Na avaliação do relator do projeto no Senado, senador Antonio Anastasia (PSDB-MG), a medida facilitará as relações entre o poder público e os cidadãos.
— A grande vantagem dessa proposta é criar um único e grande cadastro nacional relativo a todos os cidadãos. O Brasil é um país de dimensões continentais, mas que até os dias de hoje possui bancos de dados com registros de identidade separados por estado. A universalização dos documentos, portanto, vai coibir falsificações e permitir um acesso mais rápido dos cidadãos aos benefícios a que têm direito — explica o senador.
O novo documento terá biometria, fotografia e está em estudo a possibilidade de também ter um chip, como os de cartões de crédito, para dificultar a falsificação. O CPF deverá ser o principal número, não havendo uma nova numeração do RG. Segundo Anastasia, a questão também é uma medida de segurança.

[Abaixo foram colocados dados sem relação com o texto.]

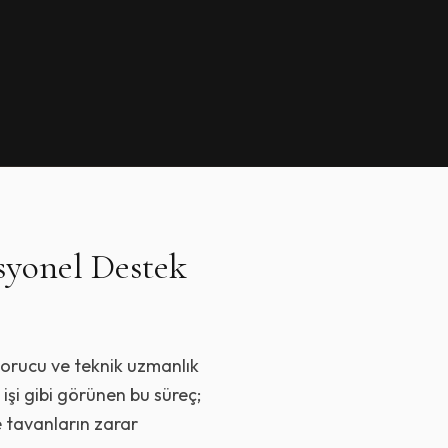
syonel Destek
yorucu ve teknik uzmanlık
işi gibi görünen bu süreç;
e tavanların zarar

— O objetivo é permitir que os números sejam compartilhados por diversas entidades governamentais, para dar mais confiabilidade aos nossos documentos. Sabemos que, hoje, sem dados biométricos, a carteira de identidade, que é extraída nos estados, muitas vezes acaba servindo à falsidade e a atos ilícitos .

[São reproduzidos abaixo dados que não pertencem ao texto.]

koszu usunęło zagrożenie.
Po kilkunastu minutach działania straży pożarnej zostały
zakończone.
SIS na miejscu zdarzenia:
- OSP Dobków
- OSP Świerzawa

O texto prevê ainda pena de prisão de dois a quatro anos de prisão e multa para quem comercializar, total ou parcialmente, a base de dados do documento.

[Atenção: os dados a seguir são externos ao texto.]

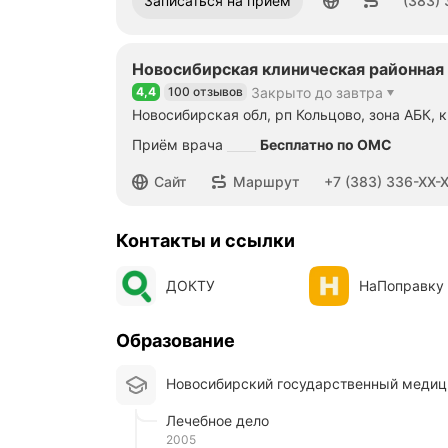
Записаться на приём
(383)
Новосибирская клиническая районная
4,4
100 отзывов
Закрыто до завтра
Рейтинг 4,4 из 5
Новосибирская обл, рп Кольцово, зона АБК, к
Приём врача
Бесплатно по ОМС
Номер телефона: +73833366020
Сайт
Маршрут
+7 (383) 336-XX-
Контакты и ссылки
ДОКТУ
НаПоправку
Образование
Новосибирский государственный медиц
Лечебное дело
2005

Para policial, cadastro único e integração ajudarão a prevenir e investigar falsificações
O policial legislativo do Senado Gustavo Rodrigues acredita que a unificação do cadastro de identificação pode ser útil para prevenção e apuração de crimes se as unidades criminais forem integradas e o sistema, otimizado.
Senado Federal – Portal de Notícias— Vai ser melhor quando for possível associar esse cadastro único ao banco de dados de antecedentes criminais, por exemplo, que hoje é diferente em cada estado. Quando uma pessoa cometer uma infração ou crime em um local, já vai ser mais fácil verificar se ela é procurada ou tem antecedentes em outra parte do país. Hoje existe o Sistema Nacional de Segurança Pública, o Sinesp Infoseg, da Secretaria Nacional de Segurança Pública [Senasp], que pode ser aperfeiçoado — argumenta.
Segundo Gustavo, que já foi policial civil, a falsificação de documentos em si já é crime, mas costuma ser “um caminho para outros crimes, como estelionato ou falsidade ideológica”.
O policial afirma que alguns infratores usam um documento falso de pessoa física para criar uma pessoa jurídica (CNPJ) também falsa. Essa falsa pessoa jurídica contrata empréstimos, financiamentos, faz compras a prazo e, depois, os bancos, instituições financeiras e empresas não têm como cobrar de alguém que não existe.
— Já houve um caso de um cidadão que entrou no Congresso Nacional com um documento falso e foi à agência da Caixa para abrir uma conta. Só que a Polícia Legislativa e o gerente do banco conseguiram identificar a fraude e ele foi condenado a três anos e seis meses de reclusão.